Thursday, December 22, 2016
a holiday tale for 2016
I never met Amos but here’s what I’ve been told...
About seventeen years ago, and both recently retired, Amos and his wife moved to their brand new home. Perhaps it was their first brand new home. A pleasant place – just this side of heaven – its fresh stucco painted white and its sizeable back yard sloping up to a green belt, shaded by an ancient, pre-subdivision black oak that seemed to cascade stubbornly hard-to-rake leaves heavily late in the fall. Amos maintained the house with paint and polish, and the yard, planting and replanting flowering shrubs and annuals, ensuring adequate water and mulch. The result? A bit of springtime stretching into sultry summers and many evenings watching moonrise while enjoying the warmth of lovingly caressed hands. Come November, he’d rake those leaves.
At some point, Amos’s wife passed. I’m not sure how long they were married, but I know that if my wife passed, I’d consider folding my tents and calling it a life.

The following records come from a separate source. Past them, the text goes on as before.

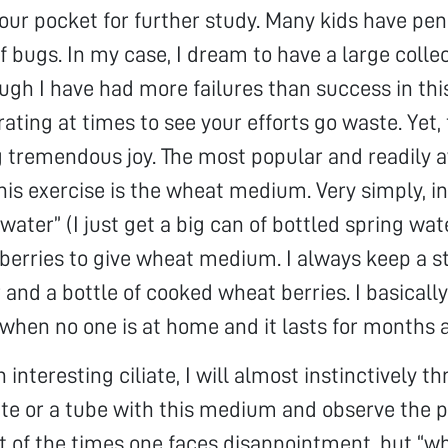
 your pocket for further study. Many kids have pe
f bugs. In my case, I dream to have a large collec
hough I have had more failures than success in thi
trating at times to see your efforts go waste. Yet,
 tremendous joy. The most popular and readily a
is exercise is the wheat medium. Very simply, i
water” (I just get a big can of bottled spring wat
berries to give wheat medium. I always keep a st
 and a bottle of cooked wheat berries. I basicall
when no one is at home and it lasts for months a
 interesting ciliate, I will almost instinctively th
ate or a tube with this medium and observe the pl
 of the times one faces disappointment, but “w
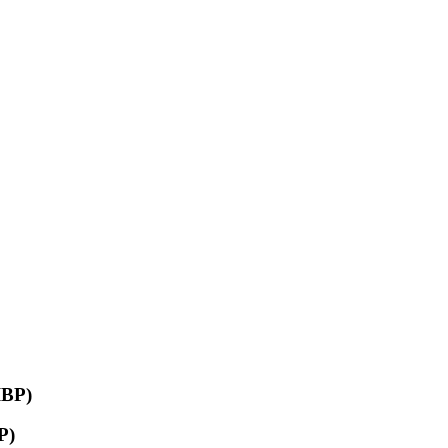
IBP)
P)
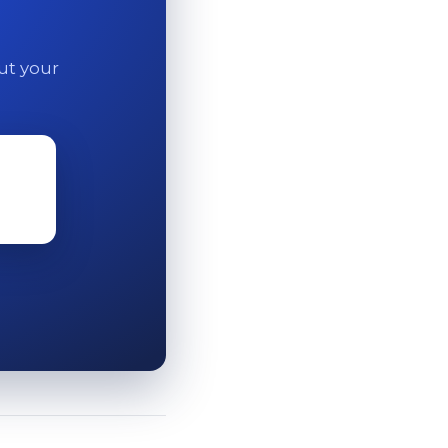
out your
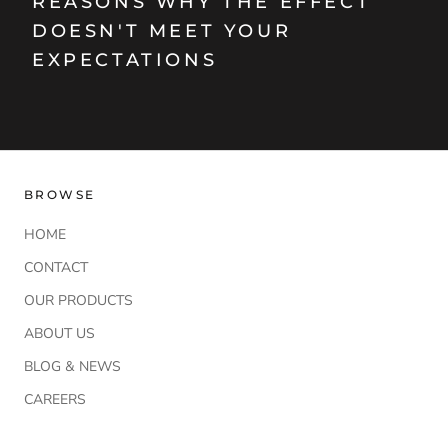
REASONS WHY THE EFFECT
DOESN'T MEET YOUR
EXPECTATIONS
BROWSE
HOME
CONTACT
OUR PRODUCTS
ABOUT US
BLOG & NEWS
CAREERS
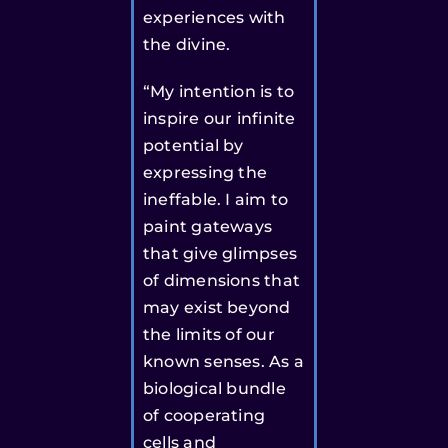
experiences with
the divine.
“My intention is to
inspire our infinite
potential by
expressing the
ineffable. I aim to
paint gateways
that give glimpses
of dimensions that
may exist beyond
the limits of our
known senses. As a
biological bundle
of cooperating
cells and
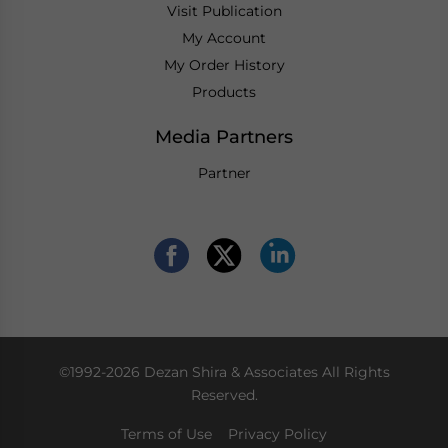
Visit Publication
My Account
My Order History
Products
Media Partners
Partner
©1992-2026 Dezan Shira & Associates All Rights
Reserved.
Terms of Use
Privacy Policy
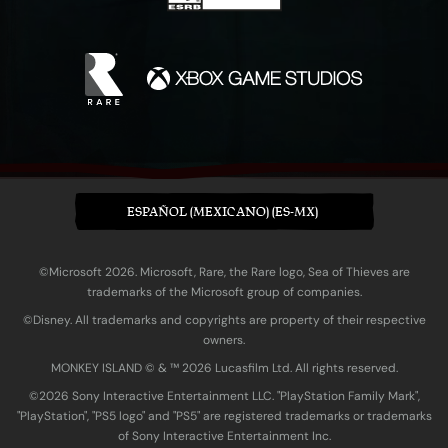
ESPAÑOL (MEXICANO) (ES-MX)
©Microsoft 2026. Microsoft, Rare, the Rare logo, Sea of Thieves are
trademarks of the Microsoft group of companies.
©Disney. All trademarks and copyrights are property of their respective
owners.
MONKEY ISLAND © & ™ 20‍26 Lucasfilm Ltd. All rights reserved.
©2026 Sony Interactive Entertainment LLC. "PlayStation Family Mark",
"PlayStation", "PS5 logo" and "PS5" are registered trademarks or trademarks
of Sony Interactive Entertainment Inc.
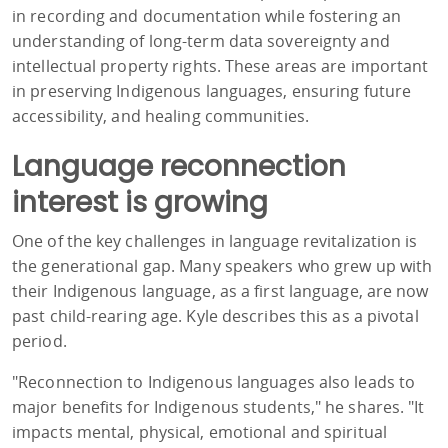
in recording and documentation while fostering an
understanding of long-term data sovereignty and
intellectual property rights. These areas are important
in preserving Indigenous languages, ensuring future
accessibility, and healing communities.
Language reconnection
interest is growing
One of the key challenges in language revitalization is
the generational gap. Many speakers who grew up with
their Indigenous language, as a first language, are now
past child-rearing age. Kyle describes this as a pivotal
period.
"Reconnection to Indigenous languages also leads to
major benefits for Indigenous students," he shares. "It
impacts mental, physical, emotional and spiritual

Clearly I’m not Amos.
Amos turned to the community in which he lived staying active at the lodge on various boards and councils and bocce tournaments. He kept his aging fingers on the pulse of his little way station ‘just this side of heaven.’ He organized transportation for those who couldn’t otherwise make an appointment or, perhaps, shop in 30-mile distant Santa Rosa. He participated in a kind of meals on wheels – maybe he started it – wherein those laid low by an illness or a loss had something hot delivered until order was restored in their lives. A fixture in the community, I picture him on morning walks greeting and being greeted by whomever else was out. I suspect that both handshakes and hugs were common. That’s the way it is in a community.
Perhaps a dozen years into Amos’s time in the neighborhood, circumstances turned the way circumstances do. Gradually, Amos transitioned from being the support to being provided for. Instead of driving people in to town, he found himself being driven. Instead of preparing meals for the infirm, meals began coming his way. I have no knowledge of how Amos felt about his freedom to assist being replaced by his need for assistance. I do know – people have told me – that folks signed up to take him places and bring him food. There was a waiting list.
One June, a few years back, Amos became housebound. In late autumn, as leaves rained off that old black oak and scuttled down the back yard slope, someone – family, I suppose – decided that caregivers should be employed to assist twenty-four hours a day. Because the following is part of what paid elder care does, many aides spent hours listening to records or watching television or swapping stories with Amos – or reading or dosing off while he rested – waiting for the moment when he needed assistance to the bathroom or help with nourishment.
At the same time, Amos’s focus during those days turned to ensuring the comfort and caring as much as he could for those whose charge was to care for him: MTV rather than college football; frozen pizza rather than chicken soup. Or so it was reported.
This I was also told: It was December 24th, Christmas Eve, four years ago. Shift change happened around 2:00 PM. His afternoon assistant was a young mother who lived on the other side of town. She had two toddlers, each probably bubbling with the anticipation and excitement that only that night’s visit from Saint Nick could bring.
Around five, the young mom began to stir in the kitchen, preparing Amos’s evening meal, when he called to her from the guest bedroom where his hospital bed was set. “Julia (I’m making up the name) Julia, come here.”
I suppose Julia came right to his side. “¿Está bien, Amos?”
“I’ll be fine, just fine,” he said. “But you. It’s a special night and you have two little ones at home.”
“Están con su papá. Son bien.”
“They should be with their mother.”
“No puedo. Mi turno no… no…”
I picture him raising a tired hand and, with a bluing finger pointing for emphasis: “Usted será. You will. Now please go on home for this evening. Gracias.”
In the ensuing moments, surely with many conflicting thoughts racing though the young mother-caregiver’s mind, the front door quietly clicked closed as, in the dusk of this special night – Christmas Eve – ‘Julia’ headed back across town.
In Amos’s Little village, emergency service response is, at most, three-and-a-half to four minutes from phone call to arrival.
Amos called 911 shortly after that door clicked shut.
Medics did not revive him.
How do I know all this? Through a fiduciary, we purchased Amos’s house. Over the past couple of years, countless neighbors have shared their stories, often reminiscing about a handshake or a hug. Two – maybe three – have spoken about that Christmas Eve. Others have asked if we knew Amos personally.
I’m beginning to think I can answer, “Yes.”